What to produce = Nothing should change. Output the data exactly.

Records from a data source

=== Section Start ===

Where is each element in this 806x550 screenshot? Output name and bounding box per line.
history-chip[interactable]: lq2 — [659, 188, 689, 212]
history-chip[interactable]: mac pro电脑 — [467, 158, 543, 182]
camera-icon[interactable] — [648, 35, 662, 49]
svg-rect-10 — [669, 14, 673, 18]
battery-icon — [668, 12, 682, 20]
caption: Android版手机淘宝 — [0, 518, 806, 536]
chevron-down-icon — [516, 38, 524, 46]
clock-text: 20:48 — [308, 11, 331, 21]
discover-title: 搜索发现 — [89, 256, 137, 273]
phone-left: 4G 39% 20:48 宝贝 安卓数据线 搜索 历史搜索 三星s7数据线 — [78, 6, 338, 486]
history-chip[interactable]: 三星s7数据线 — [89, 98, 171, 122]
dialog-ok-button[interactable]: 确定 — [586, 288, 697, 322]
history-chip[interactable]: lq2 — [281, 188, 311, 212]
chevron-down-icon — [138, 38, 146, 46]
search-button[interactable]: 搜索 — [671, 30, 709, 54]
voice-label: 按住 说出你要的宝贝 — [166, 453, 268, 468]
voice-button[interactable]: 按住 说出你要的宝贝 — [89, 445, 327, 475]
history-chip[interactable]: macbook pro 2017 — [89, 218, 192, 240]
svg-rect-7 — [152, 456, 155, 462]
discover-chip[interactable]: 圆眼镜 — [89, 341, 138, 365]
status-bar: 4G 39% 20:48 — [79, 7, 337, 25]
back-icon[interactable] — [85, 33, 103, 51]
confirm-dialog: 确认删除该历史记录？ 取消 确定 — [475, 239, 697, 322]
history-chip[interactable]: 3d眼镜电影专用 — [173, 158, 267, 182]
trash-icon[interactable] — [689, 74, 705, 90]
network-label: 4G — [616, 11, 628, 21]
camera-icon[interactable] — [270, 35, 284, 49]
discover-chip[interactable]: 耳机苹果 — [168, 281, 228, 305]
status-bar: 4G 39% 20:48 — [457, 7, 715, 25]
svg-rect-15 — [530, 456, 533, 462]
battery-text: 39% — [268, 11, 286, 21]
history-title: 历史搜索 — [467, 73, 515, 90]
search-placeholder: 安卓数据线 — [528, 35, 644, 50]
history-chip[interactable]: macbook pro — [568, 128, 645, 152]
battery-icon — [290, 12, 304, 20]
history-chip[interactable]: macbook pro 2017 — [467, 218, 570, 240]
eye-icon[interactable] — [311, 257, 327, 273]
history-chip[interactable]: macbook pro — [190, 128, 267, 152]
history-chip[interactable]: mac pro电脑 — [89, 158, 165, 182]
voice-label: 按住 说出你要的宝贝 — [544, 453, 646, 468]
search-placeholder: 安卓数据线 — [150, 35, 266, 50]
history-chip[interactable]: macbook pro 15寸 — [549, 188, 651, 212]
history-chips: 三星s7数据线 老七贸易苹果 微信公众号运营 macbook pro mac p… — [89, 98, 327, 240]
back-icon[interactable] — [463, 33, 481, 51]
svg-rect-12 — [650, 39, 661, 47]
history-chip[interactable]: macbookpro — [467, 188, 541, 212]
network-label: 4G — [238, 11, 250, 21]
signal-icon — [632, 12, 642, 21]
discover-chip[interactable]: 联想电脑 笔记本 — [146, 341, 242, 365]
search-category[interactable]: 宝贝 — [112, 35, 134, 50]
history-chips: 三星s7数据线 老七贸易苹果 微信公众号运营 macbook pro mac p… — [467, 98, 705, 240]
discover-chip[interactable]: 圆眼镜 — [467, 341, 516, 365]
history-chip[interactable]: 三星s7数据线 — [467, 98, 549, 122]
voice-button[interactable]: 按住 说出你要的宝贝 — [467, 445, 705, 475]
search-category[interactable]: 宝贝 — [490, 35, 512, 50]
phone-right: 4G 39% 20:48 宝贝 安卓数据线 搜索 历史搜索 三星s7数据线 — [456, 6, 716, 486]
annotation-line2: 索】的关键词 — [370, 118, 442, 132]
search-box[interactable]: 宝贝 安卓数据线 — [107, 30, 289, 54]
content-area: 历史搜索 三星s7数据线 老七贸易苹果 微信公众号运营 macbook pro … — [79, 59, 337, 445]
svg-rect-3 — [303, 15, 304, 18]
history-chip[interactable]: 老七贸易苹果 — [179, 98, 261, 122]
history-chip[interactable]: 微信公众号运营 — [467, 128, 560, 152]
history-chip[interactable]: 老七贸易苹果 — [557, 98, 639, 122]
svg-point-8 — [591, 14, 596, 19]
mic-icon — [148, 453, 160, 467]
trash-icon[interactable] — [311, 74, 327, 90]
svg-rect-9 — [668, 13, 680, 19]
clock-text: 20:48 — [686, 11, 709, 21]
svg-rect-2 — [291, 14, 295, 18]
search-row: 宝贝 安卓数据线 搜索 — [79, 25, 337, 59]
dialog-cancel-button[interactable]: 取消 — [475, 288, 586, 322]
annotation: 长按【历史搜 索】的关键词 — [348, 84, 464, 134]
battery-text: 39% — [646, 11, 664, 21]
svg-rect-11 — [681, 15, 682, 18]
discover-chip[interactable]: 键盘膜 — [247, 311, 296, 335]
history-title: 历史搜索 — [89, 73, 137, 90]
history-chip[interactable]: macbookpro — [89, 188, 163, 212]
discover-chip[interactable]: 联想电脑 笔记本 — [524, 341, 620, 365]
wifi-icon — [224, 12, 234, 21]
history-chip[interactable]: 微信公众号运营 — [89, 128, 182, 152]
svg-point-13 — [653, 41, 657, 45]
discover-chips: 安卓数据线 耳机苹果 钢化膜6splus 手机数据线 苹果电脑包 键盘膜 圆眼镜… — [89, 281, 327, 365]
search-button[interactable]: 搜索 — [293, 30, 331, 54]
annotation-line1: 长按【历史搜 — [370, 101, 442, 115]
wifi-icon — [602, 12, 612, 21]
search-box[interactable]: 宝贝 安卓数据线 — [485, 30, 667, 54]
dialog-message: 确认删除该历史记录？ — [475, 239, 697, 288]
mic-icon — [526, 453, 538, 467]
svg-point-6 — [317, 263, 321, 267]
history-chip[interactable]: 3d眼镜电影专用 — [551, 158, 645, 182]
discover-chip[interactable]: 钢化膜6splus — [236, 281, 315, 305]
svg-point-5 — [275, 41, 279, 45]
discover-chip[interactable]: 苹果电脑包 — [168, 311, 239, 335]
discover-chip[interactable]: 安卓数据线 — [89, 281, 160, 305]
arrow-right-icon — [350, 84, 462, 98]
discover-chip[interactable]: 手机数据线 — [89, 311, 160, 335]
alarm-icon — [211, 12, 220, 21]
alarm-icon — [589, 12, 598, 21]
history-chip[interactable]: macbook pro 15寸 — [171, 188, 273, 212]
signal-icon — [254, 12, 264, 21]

=== Section End ===

Exercise result =
Where is each element in this 806x550 screenshot? Output name and bounding box per line.
history-chip[interactable]: lq2 — [659, 188, 689, 212]
history-chip[interactable]: mac pro电脑 — [467, 158, 543, 182]
camera-icon[interactable] — [648, 35, 662, 49]
svg-rect-10 — [669, 14, 673, 18]
battery-icon — [668, 12, 682, 20]
caption: Android版手机淘宝 — [0, 518, 806, 536]
chevron-down-icon — [516, 38, 524, 46]
clock-text: 20:48 — [308, 11, 331, 21]
discover-title: 搜索发现 — [89, 256, 137, 273]
phone-left: 4G 39% 20:48 宝贝 安卓数据线 搜索 历史搜索 三星s7数据线 — [78, 6, 338, 486]
history-chip[interactable]: 三星s7数据线 — [89, 98, 171, 122]
dialog-ok-button[interactable]: 确定 — [586, 288, 697, 322]
history-chip[interactable]: lq2 — [281, 188, 311, 212]
chevron-down-icon — [138, 38, 146, 46]
search-button[interactable]: 搜索 — [671, 30, 709, 54]
voice-label: 按住 说出你要的宝贝 — [166, 453, 268, 468]
voice-button[interactable]: 按住 说出你要的宝贝 — [89, 445, 327, 475]
history-chip[interactable]: macbook pro 2017 — [89, 218, 192, 240]
svg-rect-7 — [152, 456, 155, 462]
discover-chip[interactable]: 圆眼镜 — [89, 341, 138, 365]
status-bar: 4G 39% 20:48 — [79, 7, 337, 25]
back-icon[interactable] — [85, 33, 103, 51]
confirm-dialog: 确认删除该历史记录？ 取消 确定 — [475, 239, 697, 322]
history-chip[interactable]: 3d眼镜电影专用 — [173, 158, 267, 182]
trash-icon[interactable] — [689, 74, 705, 90]
network-label: 4G — [616, 11, 628, 21]
camera-icon[interactable] — [270, 35, 284, 49]
discover-chip[interactable]: 耳机苹果 — [168, 281, 228, 305]
status-bar: 4G 39% 20:48 — [457, 7, 715, 25]
svg-rect-15 — [530, 456, 533, 462]
battery-text: 39% — [268, 11, 286, 21]
history-title: 历史搜索 — [467, 73, 515, 90]
search-placeholder: 安卓数据线 — [528, 35, 644, 50]
history-chip[interactable]: macbook pro — [568, 128, 645, 152]
battery-icon — [290, 12, 304, 20]
history-chip[interactable]: macbook pro 2017 — [467, 218, 570, 240]
eye-icon[interactable] — [311, 257, 327, 273]
history-chip[interactable]: macbook pro — [190, 128, 267, 152]
history-chip[interactable]: mac pro电脑 — [89, 158, 165, 182]
voice-label: 按住 说出你要的宝贝 — [544, 453, 646, 468]
search-placeholder: 安卓数据线 — [150, 35, 266, 50]
history-chip[interactable]: macbook pro 15寸 — [549, 188, 651, 212]
history-chips: 三星s7数据线 老七贸易苹果 微信公众号运营 macbook pro mac p… — [89, 98, 327, 240]
back-icon[interactable] — [463, 33, 481, 51]
svg-rect-12 — [650, 39, 661, 47]
history-chip[interactable]: macbookpro — [467, 188, 541, 212]
network-label: 4G — [238, 11, 250, 21]
signal-icon — [632, 12, 642, 21]
discover-chip[interactable]: 联想电脑 笔记本 — [146, 341, 242, 365]
search-category[interactable]: 宝贝 — [112, 35, 134, 50]
history-chips: 三星s7数据线 老七贸易苹果 微信公众号运营 macbook pro mac p… — [467, 98, 705, 240]
discover-chip[interactable]: 圆眼镜 — [467, 341, 516, 365]
history-chip[interactable]: 三星s7数据线 — [467, 98, 549, 122]
voice-button[interactable]: 按住 说出你要的宝贝 — [467, 445, 705, 475]
search-category[interactable]: 宝贝 — [490, 35, 512, 50]
phone-right: 4G 39% 20:48 宝贝 安卓数据线 搜索 历史搜索 三星s7数据线 — [456, 6, 716, 486]
annotation-line2: 索】的关键词 — [370, 118, 442, 132]
search-box[interactable]: 宝贝 安卓数据线 — [107, 30, 289, 54]
content-area: 历史搜索 三星s7数据线 老七贸易苹果 微信公众号运营 macbook pro … — [79, 59, 337, 445]
svg-rect-3 — [303, 15, 304, 18]
history-chip[interactable]: 老七贸易苹果 — [179, 98, 261, 122]
history-chip[interactable]: 微信公众号运营 — [467, 128, 560, 152]
history-chip[interactable]: 老七贸易苹果 — [557, 98, 639, 122]
svg-point-8 — [591, 14, 596, 19]
mic-icon — [148, 453, 160, 467]
trash-icon[interactable] — [311, 74, 327, 90]
svg-rect-9 — [668, 13, 680, 19]
clock-text: 20:48 — [686, 11, 709, 21]
svg-rect-2 — [291, 14, 295, 18]
search-row: 宝贝 安卓数据线 搜索 — [79, 25, 337, 59]
dialog-cancel-button[interactable]: 取消 — [475, 288, 586, 322]
annotation: 长按【历史搜 索】的关键词 — [348, 84, 464, 134]
battery-text: 39% — [646, 11, 664, 21]
svg-rect-11 — [681, 15, 682, 18]
discover-chip[interactable]: 键盘膜 — [247, 311, 296, 335]
history-title: 历史搜索 — [89, 73, 137, 90]
history-chip[interactable]: macbookpro — [89, 188, 163, 212]
discover-chip[interactable]: 联想电脑 笔记本 — [524, 341, 620, 365]
wifi-icon — [224, 12, 234, 21]
history-chip[interactable]: 微信公众号运营 — [89, 128, 182, 152]
svg-point-13 — [653, 41, 657, 45]
discover-chips: 安卓数据线 耳机苹果 钢化膜6splus 手机数据线 苹果电脑包 键盘膜 圆眼镜… — [89, 281, 327, 365]
search-button[interactable]: 搜索 — [293, 30, 331, 54]
annotation-line1: 长按【历史搜 — [370, 101, 442, 115]
wifi-icon — [602, 12, 612, 21]
search-box[interactable]: 宝贝 安卓数据线 — [485, 30, 667, 54]
dialog-message: 确认删除该历史记录？ — [475, 239, 697, 288]
mic-icon — [526, 453, 538, 467]
svg-point-6 — [317, 263, 321, 267]
history-chip[interactable]: 3d眼镜电影专用 — [551, 158, 645, 182]
discover-chip[interactable]: 钢化膜6splus — [236, 281, 315, 305]
svg-point-5 — [275, 41, 279, 45]
discover-chip[interactable]: 苹果电脑包 — [168, 311, 239, 335]
discover-chip[interactable]: 安卓数据线 — [89, 281, 160, 305]
arrow-right-icon — [350, 84, 462, 98]
discover-chip[interactable]: 手机数据线 — [89, 311, 160, 335]
alarm-icon — [211, 12, 220, 21]
alarm-icon — [589, 12, 598, 21]
history-chip[interactable]: macbook pro 15寸 — [171, 188, 273, 212]
signal-icon — [254, 12, 264, 21]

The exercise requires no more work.